AXO hat folgendes geschrieben:
step hat folgendes geschrieben:
Also z.B. jemand, der die Präferenz hat, Menschen umzubringen, sollte zwar daran gehindert, aber nicht dafür bestraft werden.
Beeinflusst nicht aber die Strafe die Determination im Sinne von -> Abschreckung?

Meinst Du hier die Spezialprävenion oder die Generalprävention?

Nach meiner Kenntnis ist die Wirkung von Abschreckung fraglich, und insbesodere bei Kapitalverbrechen ist sie sogar widerlegt. Zudem führt das Abschreckungsprinzip tendenziell dazu, das Strafmaß nach (vermeintlicher) Maximierung der Abschreckung und nicht nach Schwere der Straftat zu wählen.

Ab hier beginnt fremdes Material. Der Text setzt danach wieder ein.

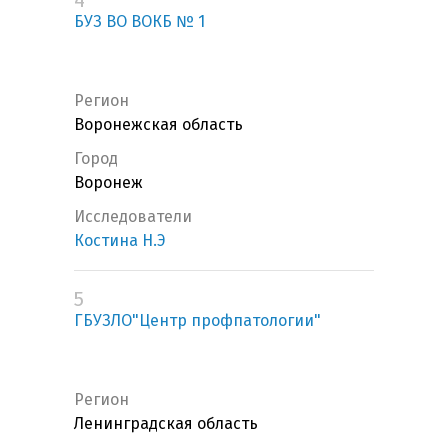
4
БУЗ ВО ВОКБ № 1
Регион
Воронежская область
Город
Воронеж
Исследователи
Костина Н.Э
5
ГБУЗЛО"Центр профпатологии"
Регион
Ленинградская область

AXO hat folgendes geschrieben:
... Umgekehrt würden doch in einer Determination wo es als normal gilt völlig straffrei zu töten erheblich mehr Menschen umgebracht.

Es soll ja gar nicht als normal, sondern als extrem unerwünscht gelten.

Ich persönlich bin für die völlige Abschaffung der Vergeltungsaspekte, und auch der Abschreckungsaspekt ist mir ziemlich suspekt (was den Nutzen/Schaden Aspekt betrifft). Einzig den Präventionsaspekt finde ich ethisch vertretbar und auch erforderlich.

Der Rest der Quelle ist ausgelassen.